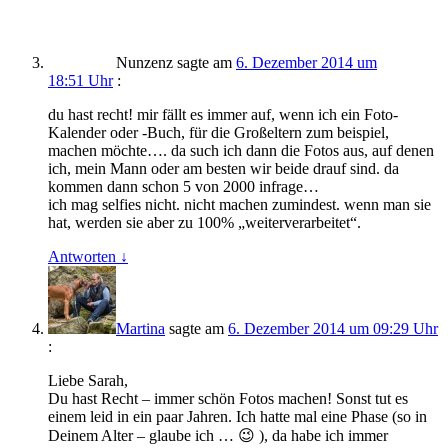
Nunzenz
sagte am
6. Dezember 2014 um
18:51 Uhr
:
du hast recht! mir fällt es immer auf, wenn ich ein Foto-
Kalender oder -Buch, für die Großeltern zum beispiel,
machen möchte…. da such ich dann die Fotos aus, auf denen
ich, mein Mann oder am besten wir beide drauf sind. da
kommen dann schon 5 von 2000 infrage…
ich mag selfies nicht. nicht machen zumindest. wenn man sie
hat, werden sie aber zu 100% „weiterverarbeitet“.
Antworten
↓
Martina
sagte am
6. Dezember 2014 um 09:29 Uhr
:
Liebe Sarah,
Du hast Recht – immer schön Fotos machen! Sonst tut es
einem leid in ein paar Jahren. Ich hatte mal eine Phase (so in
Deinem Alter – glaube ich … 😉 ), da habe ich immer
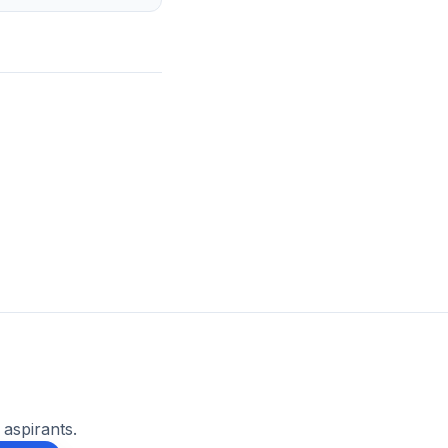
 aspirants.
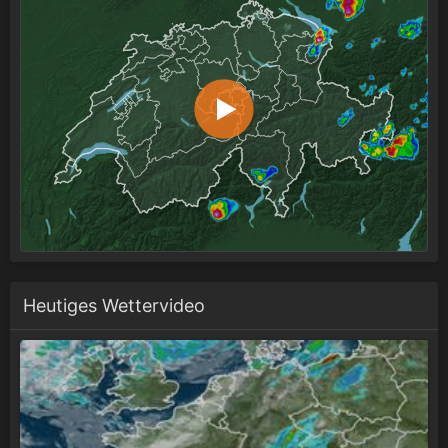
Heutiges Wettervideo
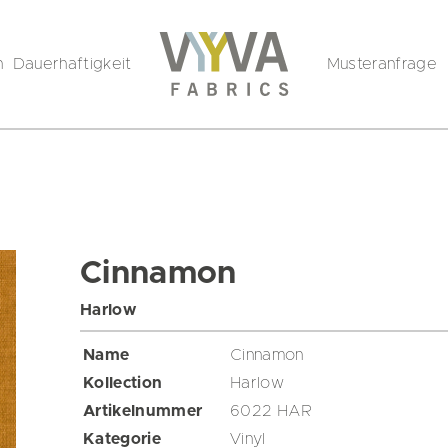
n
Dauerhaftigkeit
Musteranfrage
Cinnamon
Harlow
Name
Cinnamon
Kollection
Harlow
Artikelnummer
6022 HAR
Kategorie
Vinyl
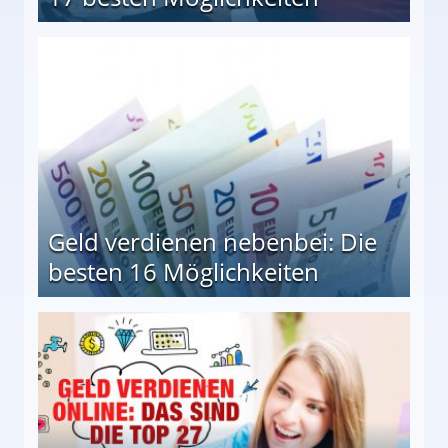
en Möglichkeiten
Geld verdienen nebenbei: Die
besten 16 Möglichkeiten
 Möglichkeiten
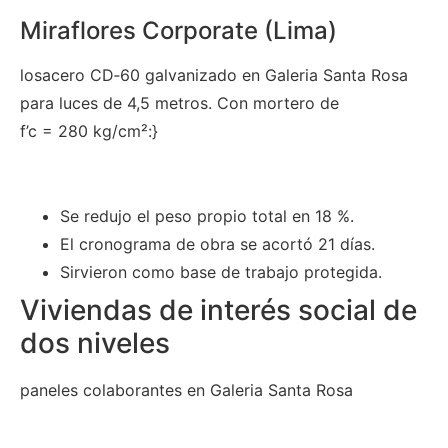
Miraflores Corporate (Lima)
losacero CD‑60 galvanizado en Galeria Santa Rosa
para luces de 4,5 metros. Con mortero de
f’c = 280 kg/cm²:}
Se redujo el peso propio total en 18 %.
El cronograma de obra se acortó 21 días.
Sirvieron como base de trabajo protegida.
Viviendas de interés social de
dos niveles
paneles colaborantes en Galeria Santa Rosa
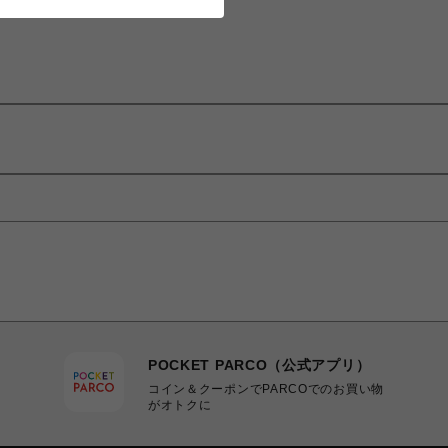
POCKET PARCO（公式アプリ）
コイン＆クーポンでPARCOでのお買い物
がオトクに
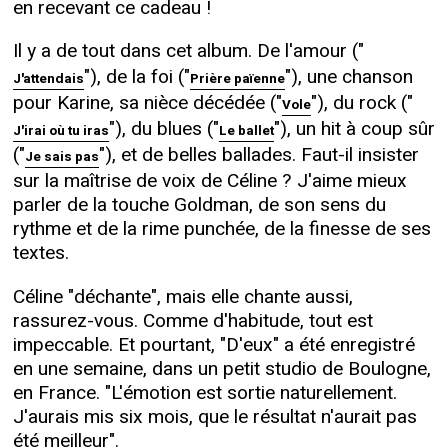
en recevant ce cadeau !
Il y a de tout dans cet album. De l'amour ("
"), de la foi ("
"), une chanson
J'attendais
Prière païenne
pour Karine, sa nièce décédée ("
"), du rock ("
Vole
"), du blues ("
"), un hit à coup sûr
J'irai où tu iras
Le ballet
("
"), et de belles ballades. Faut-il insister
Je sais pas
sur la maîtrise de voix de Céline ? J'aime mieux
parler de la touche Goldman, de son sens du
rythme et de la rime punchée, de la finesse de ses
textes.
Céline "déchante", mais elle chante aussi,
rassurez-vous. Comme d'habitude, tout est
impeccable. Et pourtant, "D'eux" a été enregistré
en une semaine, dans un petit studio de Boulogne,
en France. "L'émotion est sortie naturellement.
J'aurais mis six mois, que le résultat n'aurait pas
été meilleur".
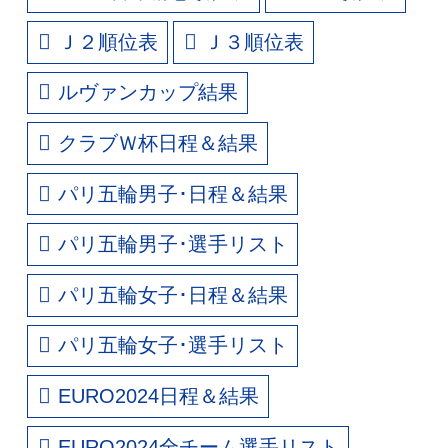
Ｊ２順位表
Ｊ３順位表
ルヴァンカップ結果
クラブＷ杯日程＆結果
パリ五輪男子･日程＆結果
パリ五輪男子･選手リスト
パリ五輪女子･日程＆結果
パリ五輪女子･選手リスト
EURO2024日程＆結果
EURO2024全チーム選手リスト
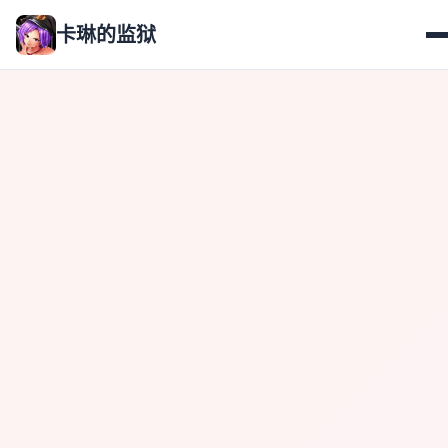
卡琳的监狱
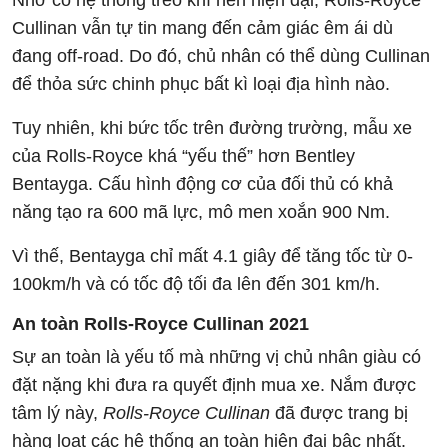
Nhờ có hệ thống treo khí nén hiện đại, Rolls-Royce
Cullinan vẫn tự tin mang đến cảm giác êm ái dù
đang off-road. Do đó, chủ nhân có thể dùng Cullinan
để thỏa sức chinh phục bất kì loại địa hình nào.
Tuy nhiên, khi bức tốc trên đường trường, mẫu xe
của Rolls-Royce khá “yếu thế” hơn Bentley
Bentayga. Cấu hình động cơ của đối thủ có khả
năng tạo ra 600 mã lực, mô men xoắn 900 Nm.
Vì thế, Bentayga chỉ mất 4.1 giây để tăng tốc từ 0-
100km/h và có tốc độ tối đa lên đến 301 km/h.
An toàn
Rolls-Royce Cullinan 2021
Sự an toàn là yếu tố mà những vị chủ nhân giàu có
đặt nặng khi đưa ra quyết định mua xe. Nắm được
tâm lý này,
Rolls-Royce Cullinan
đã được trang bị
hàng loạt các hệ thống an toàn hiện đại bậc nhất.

### AIM OF THE TASK:
The entries above should be reproduced exactly, without their pictures.

### OUTPUT OF THE TASK:
Nunzenz
sagte am
6. Dezember 2014 um
18:51 Uhr
:
du hast recht! mir fällt es immer auf, wenn ich ein Foto-
Kalender oder -Buch, für die Großeltern zum beispiel,
machen möchte…. da such ich dann die Fotos aus, auf denen
ich, mein Mann oder am besten wir beide drauf sind. da
kommen dann schon 5 von 2000 infrage…
ich mag selfies nicht. nicht machen zumindest. wenn man sie
hat, werden sie aber zu 100% „weiterverarbeitet“.
Antworten
↓
Martina
sagte am
6. Dezember 2014 um 09:29 Uhr
:
Liebe Sarah,
Du hast Recht – immer schön Fotos machen! Sonst tut es
einem leid in ein paar Jahren. Ich hatte mal eine Phase (so in
Deinem Alter – glaube ich … 😉 ), da habe ich immer
 aspirants.
Heutiges Wettervideo
n
Dauerhaftigkeit
Musteranfrage
Cinnamon
Harlow
Name
Cinnamon
Kollection
Harlow
Artikelnummer
6022 HAR
Kategorie
Vinyl
en Möglichkeiten
Geld verdienen nebenbei: Die
besten 16 Möglichkeiten
 Möglichkeiten
Miraflores Corporate (Lima)
losacero CD‑60 galvanizado en Galeria Santa Rosa
para luces de 4,5 metros. Con mortero de
f’c = 280 kg/cm²:}
Se redujo el peso propio total en 18 %.
El cronograma de obra se acortó 21 días.
Sirvieron como base de trabajo protegida.
Viviendas de interés social de
dos niveles
paneles colaborantes en Galeria Santa Rosa
POCKET PARCO（公式アプリ）
コイン＆クーポンでPARCOでのお買い物
がオトクに
en recevant ce cadeau !
Il y a de tout dans cet album. De l'amour ("
"), de la foi ("
"), une chanson
J'attendais
Prière païenne
pour Karine, sa nièce décédée ("
"), du rock ("
Vole
"), du blues ("
"), un hit à coup sûr
J'irai où tu iras
Le ballet
("
"), et de belles ballades. Faut-il insister
Je sais pas
sur la maîtrise de voix de Céline ? J'aime mieux
parler de la touche Goldman, de son sens du
rythme et de la rime punchée, de la finesse de ses
textes.
Céline "déchante", mais elle chante aussi,
rassurez-vous. Comme d'habitude, tout est
impeccable. Et pourtant, "D'eux" a été enregistré
en une semaine, dans un petit studio de Boulogne,
en France. "L'émotion est sortie naturellement.
J'aurais mis six mois, que le résultat n'aurait pas
été meilleur".
Ｊ２順位表
Ｊ３順位表
ルヴァンカップ結果
クラブＷ杯日程＆結果
パリ五輪男子･日程＆結果
パリ五輪男子･選手リスト
パリ五輪女子･日程＆結果
パリ五輪女子･選手リスト
EURO2024日程＆結果
EURO2024全チーム選手リスト
卡琳的监狱
Nhờ có hệ thống treo khí nén hiện đại, Rolls-Royce
Cullinan vẫn tự tin mang đến cảm giác êm ái dù
đang off-road. Do đó, chủ nhân có thể dùng Cullinan
để thỏa sức chinh phục bất kì loại địa hình nào.
Tuy nhiên, khi bức tốc trên đường trường, mẫu xe
của Rolls-Royce khá “yếu thế” hơn Bentley
Bentayga. Cấu hình động cơ của đối thủ có khả
năng tạo ra 600 mã lực, mô men xoắn 900 Nm.
Vì thế, Bentayga chỉ mất 4.1 giây để tăng tốc từ 0-
100km/h và có tốc độ tối đa lên đến 301 km/h.
An toàn
Rolls-Royce Cullinan 2021
Sự an toàn là yếu tố mà những vị chủ nhân giàu có
đặt nặng khi đưa ra quyết định mua xe. Nắm được
tâm lý này,
Rolls-Royce Cullinan
đã được trang bị
hàng loạt các hệ thống an toàn hiện đại bậc nhất.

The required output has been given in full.